Output-token reduction

Complementary to input compression, ChatCLI reduces the tokens the model generates:
  • Verbosity steering β€” a static (cache-friendly) directive injected into the cached system-prompt prefix tells the model to drop preamble, restatement and ceremony and lead with the answer/action. Levels: full (off), concise (default), minimal.
  • Effort routing (opt-in) β€” a keyless complexity classifier lowers reasoning effort on trivial prompts. It only lowers effort for clearly-trivial prompts and only when no effort was already chosen β€” it never overrides a skill/user choice and never raises effort, so it cannot degrade a hard task.
Control at runtime via /config output (see below).

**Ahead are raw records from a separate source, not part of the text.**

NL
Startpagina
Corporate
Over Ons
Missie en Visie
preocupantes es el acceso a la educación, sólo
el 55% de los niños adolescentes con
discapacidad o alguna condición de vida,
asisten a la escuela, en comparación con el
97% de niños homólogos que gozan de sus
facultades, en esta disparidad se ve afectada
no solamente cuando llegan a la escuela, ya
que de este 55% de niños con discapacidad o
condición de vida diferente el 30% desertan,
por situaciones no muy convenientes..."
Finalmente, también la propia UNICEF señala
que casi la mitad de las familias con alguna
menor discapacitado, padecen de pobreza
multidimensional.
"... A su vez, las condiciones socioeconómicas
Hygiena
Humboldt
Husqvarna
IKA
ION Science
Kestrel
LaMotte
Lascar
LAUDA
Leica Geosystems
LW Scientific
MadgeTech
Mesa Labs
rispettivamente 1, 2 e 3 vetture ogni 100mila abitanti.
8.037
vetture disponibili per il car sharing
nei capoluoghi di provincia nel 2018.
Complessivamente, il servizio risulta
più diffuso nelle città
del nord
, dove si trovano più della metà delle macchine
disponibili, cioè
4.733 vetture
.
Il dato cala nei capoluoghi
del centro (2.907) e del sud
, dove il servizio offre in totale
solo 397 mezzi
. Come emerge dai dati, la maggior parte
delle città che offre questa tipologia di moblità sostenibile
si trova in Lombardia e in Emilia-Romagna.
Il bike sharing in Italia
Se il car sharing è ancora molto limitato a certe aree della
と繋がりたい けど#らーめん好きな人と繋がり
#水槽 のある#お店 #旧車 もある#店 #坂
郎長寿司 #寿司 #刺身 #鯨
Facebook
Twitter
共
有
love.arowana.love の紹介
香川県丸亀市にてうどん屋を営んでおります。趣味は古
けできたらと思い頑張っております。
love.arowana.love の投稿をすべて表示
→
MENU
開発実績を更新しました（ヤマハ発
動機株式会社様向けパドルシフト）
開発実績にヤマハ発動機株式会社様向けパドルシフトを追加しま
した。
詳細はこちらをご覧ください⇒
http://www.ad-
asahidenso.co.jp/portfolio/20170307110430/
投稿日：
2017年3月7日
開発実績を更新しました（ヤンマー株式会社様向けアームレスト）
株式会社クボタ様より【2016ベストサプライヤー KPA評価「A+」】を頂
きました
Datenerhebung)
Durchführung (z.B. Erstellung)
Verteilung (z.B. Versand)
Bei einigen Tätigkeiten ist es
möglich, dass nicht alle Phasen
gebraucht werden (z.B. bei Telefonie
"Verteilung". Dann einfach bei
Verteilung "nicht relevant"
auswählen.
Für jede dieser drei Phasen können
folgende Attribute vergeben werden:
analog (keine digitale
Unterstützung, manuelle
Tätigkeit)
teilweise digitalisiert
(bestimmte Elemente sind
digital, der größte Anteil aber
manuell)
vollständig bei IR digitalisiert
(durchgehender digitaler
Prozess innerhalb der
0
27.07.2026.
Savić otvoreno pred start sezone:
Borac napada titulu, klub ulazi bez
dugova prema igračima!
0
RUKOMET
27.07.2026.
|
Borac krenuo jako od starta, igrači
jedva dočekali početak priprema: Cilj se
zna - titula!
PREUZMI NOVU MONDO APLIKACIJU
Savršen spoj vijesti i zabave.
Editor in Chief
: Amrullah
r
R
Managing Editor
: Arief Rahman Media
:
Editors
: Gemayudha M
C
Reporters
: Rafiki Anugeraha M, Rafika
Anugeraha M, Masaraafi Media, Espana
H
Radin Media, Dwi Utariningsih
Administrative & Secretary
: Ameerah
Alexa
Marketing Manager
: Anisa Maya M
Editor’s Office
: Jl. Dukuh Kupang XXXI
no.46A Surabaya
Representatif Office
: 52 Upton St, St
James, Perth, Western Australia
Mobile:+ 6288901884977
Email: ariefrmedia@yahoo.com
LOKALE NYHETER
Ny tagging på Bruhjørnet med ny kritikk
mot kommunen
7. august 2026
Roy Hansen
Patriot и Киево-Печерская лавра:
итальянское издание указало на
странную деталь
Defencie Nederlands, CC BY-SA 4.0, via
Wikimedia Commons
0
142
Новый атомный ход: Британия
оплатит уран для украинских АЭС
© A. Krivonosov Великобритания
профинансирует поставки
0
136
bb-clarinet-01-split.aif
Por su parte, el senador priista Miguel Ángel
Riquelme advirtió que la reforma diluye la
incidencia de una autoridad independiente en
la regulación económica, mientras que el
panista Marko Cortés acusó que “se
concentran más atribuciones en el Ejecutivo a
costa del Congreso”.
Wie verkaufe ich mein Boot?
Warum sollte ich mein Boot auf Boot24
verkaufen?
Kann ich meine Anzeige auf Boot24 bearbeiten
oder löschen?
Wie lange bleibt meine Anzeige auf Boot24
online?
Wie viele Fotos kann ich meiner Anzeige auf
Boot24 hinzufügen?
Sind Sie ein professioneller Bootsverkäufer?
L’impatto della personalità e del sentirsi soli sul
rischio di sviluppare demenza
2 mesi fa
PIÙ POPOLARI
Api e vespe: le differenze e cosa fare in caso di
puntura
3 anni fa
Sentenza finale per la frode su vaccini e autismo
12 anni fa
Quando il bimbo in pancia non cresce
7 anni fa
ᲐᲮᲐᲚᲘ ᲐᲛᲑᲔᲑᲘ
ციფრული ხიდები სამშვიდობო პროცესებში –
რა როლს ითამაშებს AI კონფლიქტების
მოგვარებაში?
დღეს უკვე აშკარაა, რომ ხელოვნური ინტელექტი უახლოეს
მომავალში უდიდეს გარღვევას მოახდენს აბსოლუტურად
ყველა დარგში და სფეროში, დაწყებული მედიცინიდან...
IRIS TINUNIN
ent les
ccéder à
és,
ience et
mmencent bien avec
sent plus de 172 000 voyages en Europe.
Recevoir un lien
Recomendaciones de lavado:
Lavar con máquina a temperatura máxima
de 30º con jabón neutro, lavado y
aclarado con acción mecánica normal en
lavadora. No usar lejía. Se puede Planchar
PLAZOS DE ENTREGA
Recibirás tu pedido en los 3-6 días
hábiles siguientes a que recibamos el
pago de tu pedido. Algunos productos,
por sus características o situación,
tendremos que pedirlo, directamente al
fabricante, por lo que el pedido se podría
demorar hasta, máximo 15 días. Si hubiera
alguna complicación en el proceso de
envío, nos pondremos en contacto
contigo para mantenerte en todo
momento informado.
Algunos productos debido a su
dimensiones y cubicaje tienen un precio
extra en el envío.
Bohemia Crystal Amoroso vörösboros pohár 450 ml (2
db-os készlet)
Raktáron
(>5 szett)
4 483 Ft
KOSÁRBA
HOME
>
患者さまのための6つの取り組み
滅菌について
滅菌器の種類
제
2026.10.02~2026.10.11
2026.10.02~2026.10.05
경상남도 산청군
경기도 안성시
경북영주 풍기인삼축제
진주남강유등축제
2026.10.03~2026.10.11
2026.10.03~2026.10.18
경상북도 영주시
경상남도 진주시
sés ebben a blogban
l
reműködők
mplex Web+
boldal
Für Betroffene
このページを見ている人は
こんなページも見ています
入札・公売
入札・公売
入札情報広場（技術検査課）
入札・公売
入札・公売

Image compression (vision)

Images are shrunk before reaching vision-capable models β€” see the Vision Input page. In short: downscale the longest edge to 1568px (what providers already do server-side, so it is token-equivalent) + re-encode photos as JPEG, preserving transparency (PNG), never inflating the payload. Keyless, pure-Go.

Configuration

/config compression

/config compression            # panorama: mode, threshold, CCR store, savings
/config compression lossy      # full reduction, reversible via @recall (default)
/config compression lossless   # lossless reductions only (no line dropping)
/config compression off         # disable
/config compression stats      # per-strategy savings summary

/config output

/config output                 # panorama: verbosity + effort routing
/config output concise         # trim ceremony, keep substance (default)
/config output minimal         # fewest correct tokens
/config output full            # no steering
/config output effort on|off   # complexity-based effort routing (opt-in)

Environment variables

VariableDescriptionDefault
CHATCLI_COMPRESSIONMode: off, lossless, lossy-with-ccrlossy-with-ccr
CHATCLI_COMPRESSION_THRESHOLDBytes below which output is byte-identical (passthrough)4000
CHATCLI_COMPRESSION_CCR_DIRCCR store directory~/.chatcli/ccr
CHATCLI_COMPRESSION_CCR_MAX_MBStore size cap in MiB (0 = no cap)256
CHATCLI_COMPRESSION_CCR_TTLCCR entry TTL (Go duration; 0 = no TTL)168h
CHATCLI_OUTPUT_VERBOSITYVerbosity steering: full, concise, minimalconcise
CHATCLI_OUTPUT_EFFORT_ROUTINGComplexity-based effort routing (opt-in)off
Session savings also surface in the chat footer (e.g. πŸ—œ 12K saved).

Guarantees (never degrade)

  • A result that is irreversible or does not shrink β†’ verbatim passthrough (the router rejects it).
  • No CCR available (lossless mode / no store) β†’ lossy compressors drop nothing.
  • Idempotent: already-compressed content (carrying a marker) is not re-compressed.
  • Tool errors go verbatim so the model can debug them.
To see the gains in practice: run a large @search/grep or a verbose go test in /agent, observe the compressed output + the <<ccr:...>> marker, then @recall to confirm the byte-identical original, and /config compression stats for session savings.